The modern humans clearly must have have *learned* language and music. But that only seemed to worsen the dilemma for the probers. How can you teach an animal a lesson so powerful that it practically becomes another species? Speech and music comprehension, the aliens knew, are astoundingly complex, complex in the way natural selection creates the complex. These modern humans, the aliens noted, were competent at language and music in the highly adapted way animals evolve to be capable at things. But from their alien experiences as ecologists, they knew that if an animal is not designed to accommodate that level of complex processing, then you can’t just force feed it. You can’t teach a deer to catch and eat mice. No course will get your dog to climb trees like a monkey. And you can’t train a human to comprehend fax machine sounds. You simply cannot teach old hominids new tricks worthy of natural selection. The human brain is not such a rich general purpose learning apparatus that it can learn tasks as richly complex as language and music. Yet there they were, the modern humans with brains highly honed for speech and music. The alien probers were stumped.
They reasoned: The humans don’t have language or music innately in the head. And it doesn’t come from their habitat. And they also don’t simply learn something that complicated. There must be selection of some kind underlying the human capability to do language and music, but what kind of selection could it be if it is neither natural selection nor learning?
One of the alien probers wondered whether there *might* be design, or selection, underlying the difference between modern humans and their non-linguistic and non-musical ancestors – not natural selection and not learning, but cultural selection. This is a selection process that selects not on biology, but on human artifacts that are used by biology. The human artifacts are animal-like, in the sense that they themselves have evolved over time, under selection pressure. These artifact-creatures (in the realm of “memes”), like naturally selected biological creatures, can be highly complex, with all the hallmarks of an engineering masterpiece.
“Aha!” the alien prober exclaimed. The modern humans are not merely learning language and music, they’re being raised in an environment with symbionts. Language and music are technological masterpieces that evolved to live with non-linguistic hominids and transform them into something beyond their biology. What makes these modern humans no longer the non-linguistic Homo sapiens apes they biologically are is not on the inside, and not in the ancestral environment. It is due to a novel variety of evolving entity the humans have been evolving with. Language and music are evolved organism-like artifacts that are symbiotic with these human apes. And like any symbiont, these artifact symbionts have evolved to possess shapes that fit the biology, namely our brains. As a metaphor with symbionts, these aliens could then begin digesting what we modern humans are.

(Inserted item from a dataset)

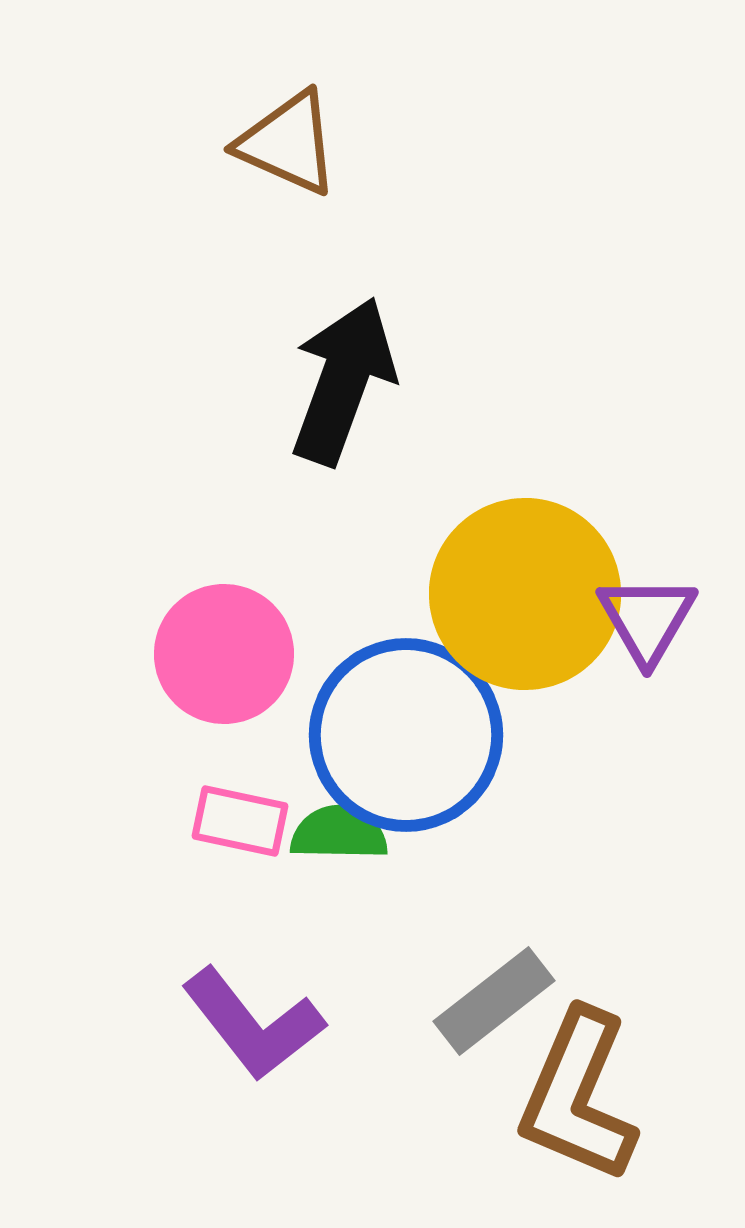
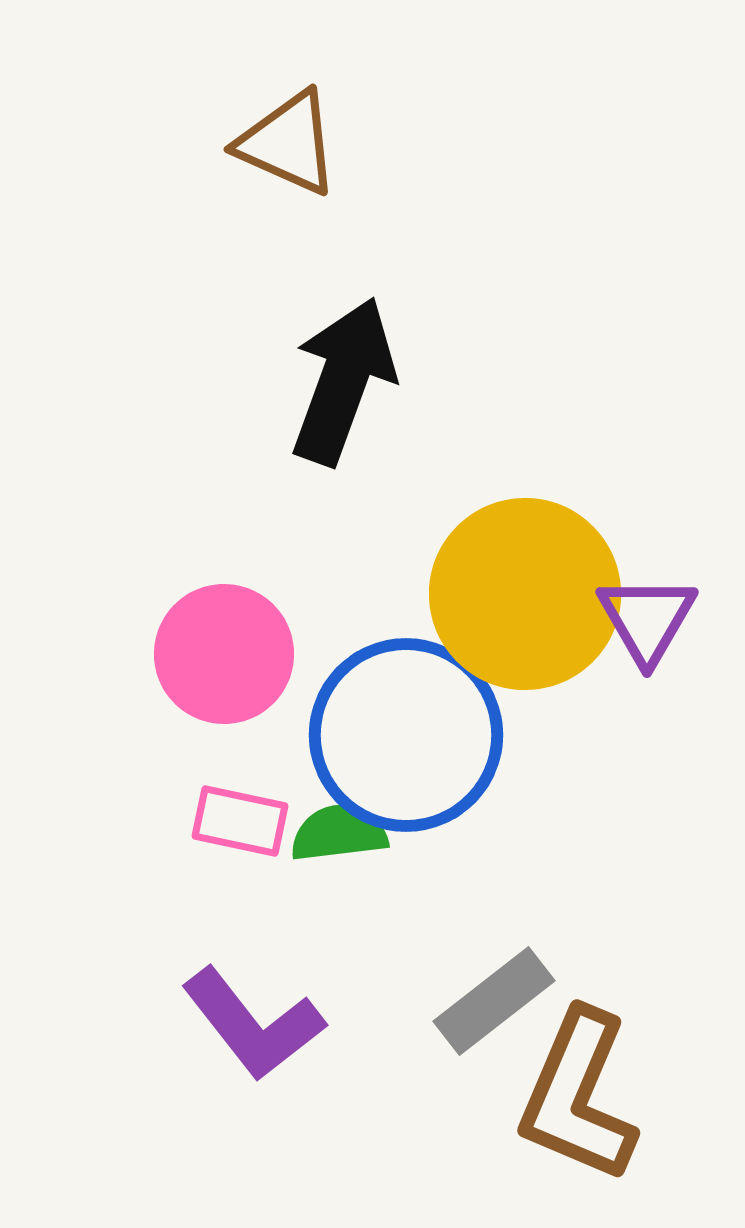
green semicircle: rotated 8 degrees counterclockwise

What are we, then, in the eyes of alien probers? We are our biology, from the genes on up. But we are more than that, indicated by the fact that the probers don’t abduct just a human, but entire human habitats. We are our biology within its appropriate habitat. But that’s true about all animals on Earth. The special thing the aliens had to grapple with when they started probing humans was that biology and habitat are not enough. They needed to abduct the cultural artifact symbionts that were co-evolving with us. That’s not something any other animal can lay claim to. The pieces of what we are can be found in our wet biology, the habitat, but also in the artifactual symbionts we have been co-evolving with.
Our language, music and other highly culturally evolved technologies are, like our genes and our habitat, deeply part of the modern human recipe. The human code is not just the genome, and not just the genome and habitat. The human code is now found in the structures of language and other cultural artifacts.
Mark Changizi is a professor of cognitive science at Rensselaer Polytechnic Institute, and the author of The Vision Revolution (Benbella Books).
This first appeared on January 26, 2010, as a feature at ScientificBlogging.com.